Disinherited | A Grandchild Scorned?
Finding out you have been disinherited can be a painful experience. The appellant in Logan Estate (Re), a 2021 case from the Court of Appeal of Alberta, must have thought so when she found out she was cut out of her grandmother’s will. However, not all was as it first appeared.
Velma Logan had six children, one of whom was Bonnie Balanko, who was married to Al Balanko. Bonnie and Al had two children, one of whom was Jody Balanko. Mrs. Logan passed away in October 2016. By then, Bonnie had passed away in 2011. Al would continue living until 2020.
Mrs. Logan’s first will, from 2010, distributed her estate equally among all her children and their heirs. However, she changed her will in 2014 to remove Bonnie’s family and kept the distribution the same for her final will of February 2016. The 2016 will was probated in July 2017.
To avoid losing out on a potential $60,000 inheritance, Jody challenged both the 2014 and 2016 wills and applied to the Court of Queen’s Bench of Alberta in May 2018 to have the grant of probate set aside. To do this, she would have to rebut the presumption that the 2016 will was valid.

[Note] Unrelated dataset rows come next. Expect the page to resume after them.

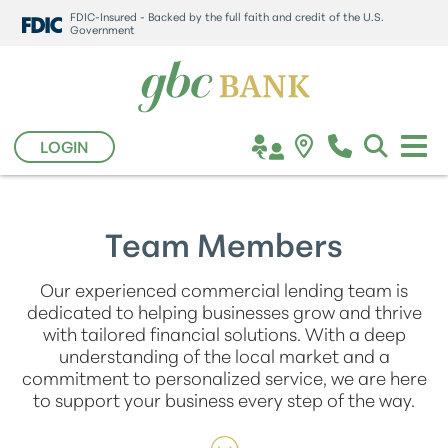
FDIC-Insured - Backed by the full faith and credit of the U.S.
Government
LOGIN
Team Members
Our experienced commercial lending team is
dedicated to helping businesses grow and thrive
with tailored financial solutions. With a deep
understanding of the local market and a
commitment to personalized service, we are here
to support your business every step of the way.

To rebut it, Jody alleged suspicious circumstances existed surrounding the creation of the 2014 and 2016 wills. She claimed Mrs. Logan’s other children were exerting undue influence over Mrs. Logan as revenge for a falling out between Jody and the rest of the family. She alleged Mrs. Logan did not legally make the 2014 or 2016 wills because Mrs. Logan lacked testamentary capacity by being legally blind, depressed and having suffered a small stroke. (Testamentary capacity refers to the mental ability to know what property one owns and who it should go to, to know what the will says and approve of its contents, and to put these together into a coherent plan.) Jody also alleged there was fraud or at least a mistake, owing to Mrs. Logan instructing her lawyer while vulnerable and under undue influence.
The evidence Jody put forward to corroborate these claims was an $85,000 invoice Al sent to the Estate in January 2017 after the contents of the 2016 will were revealed. Jody claimed this showed how incensed Al was at being disinherited after providing investment advising services for years to Mrs. Logan. Jody also had a very short video of Al, possibly recorded in September 2017, where she asked if he had anything to do with Mrs. Logan’s will changes. Al denied it. However, he was already suffering from dementia at the time.

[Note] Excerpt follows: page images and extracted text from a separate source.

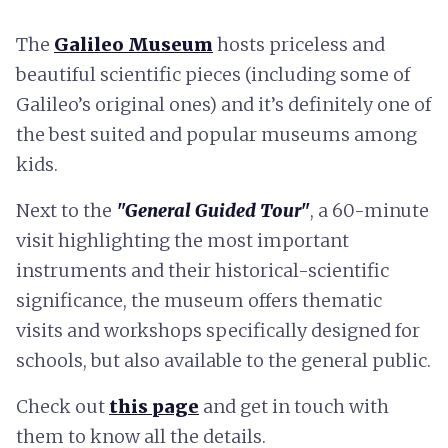
The
Galileo Museum
hosts priceless and
beautiful scientific pieces (including some of
Galileo’s original ones) and it’s definitely one of
the best suited and popular museums among
kids.
Next to the
"General Guided Tour"
, a 60-minute
visit highlighting the most important
instruments and their historical-scientific
significance, the museum offers thematic
visits and workshops specifically designed for
schools, but also available to the general public.
Check out
this page
and get in touch with
them to know all the details.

The Estate presented compelling evidence in response. Mrs. Logan’s doctor, who attended to her between July 2015 and October 2016, wrote an expert report in December 2018 stating he had no concerns at all about Mrs. Logan’s capacity from the time she wrote her 2016 will. He was so confident in her capacity that he never thought to assess it. The lawyer who wrote Mrs. Logan’s 2014 and 2016 wills did thoroughly assess her capacity on both occasions and took extensive notes. He found no issues with her capacity at all. In fact, the reason Mrs. Logan gave to her lawyer for disinheriting Bonnie’s family was the same both times – Al asked her to do it because his family had plenty of money already.

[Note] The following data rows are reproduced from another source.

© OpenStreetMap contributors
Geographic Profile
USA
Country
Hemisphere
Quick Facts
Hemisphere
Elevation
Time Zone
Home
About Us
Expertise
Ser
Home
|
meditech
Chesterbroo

Unfortunately for Jody, the Estate had much more convincing evidence. Further, the Alberta Evidence Act prohibits a court from siding with someone challenging a will based on that person’s own evidence unless that evidence is corroborated by other material evidence. In 2019, the Court of Queen’s Bench found Jody had not corroborated her claims, sinking her case. Without corroborating evidence, there was no genuine issue for trial. In 2021, the Court of Appeal agreed.